Back when my husband and I lived on Silverhorn Drive, there was a two-foot deep concrete-lined drainage trough edging our lawn that I would step into from time to time in order to trim the overhanging rosemary bushes to add to a floral arrangement. On one of these occasions, thinking I was 16 again, I thought I could simply give myself a boost instead of walking to a spot where I could easily step up onto the lawn.
Bad decision. In mid-air my body plopped backward onto concrete. Feeling no pain, I started to get up and try again. Second bad decision. I tried to raise my leg and felt excruciating pain.
It was a Sunday afternoon, neighbors were away, my husband was in the second floor den watching a football game, and I had no cell phone. As I lay still pondering my predicament, I saw my neighbor across the street come out of her house and walk to her car. I called to her. After looking high, then low for the source of the voice, she saw me and came to my rescue.
When we moved to San Antonio 12 years ago for a quiet retirement following careers in New York and Florida, this wasn’t quite what we had in mind. After successful surgery on a broken hip by Dr.
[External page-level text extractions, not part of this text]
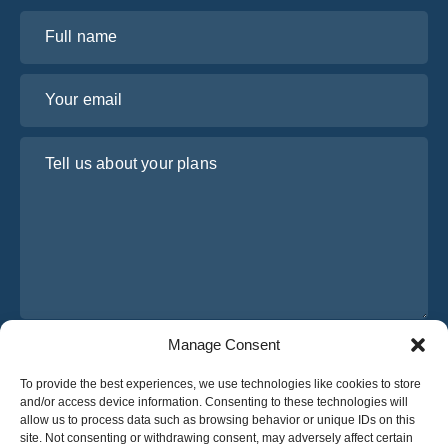
Full name
Your email
Tell us about your plans
Manage Consent
I have read and agree to Osabus
Privacy Policy
To provide the best experiences, we use technologies like cookies to store
Get A Quote
and/or access device information. Consenting to these technologies will
Get A Quote
allow us to process data such as browsing behavior or unique IDs on this
site. Not consenting or withdrawing consent, may adversely affect certain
Christopher Phelps, who congratulated me on the clean break, at Methodist Stone Oak Hospital, my husband George suggested two things: that I put a florist on speed dial, and that we find a one-story home.
After searching for a couple of months, early one morning I saw an online ad for a house in Redland Heights. We called our realtor and raced over to see the house. We opened the door to a long living room, wood floors, high ceilings, big and tall windows. As an interior designer, I saw that the open floor plan left no good place for TV watching, but installing French doors between the living room and a bedroom would create a snug TV room. The yard could be viewed as either a disaster or, as our utility man described it, a great opportunity. It was both.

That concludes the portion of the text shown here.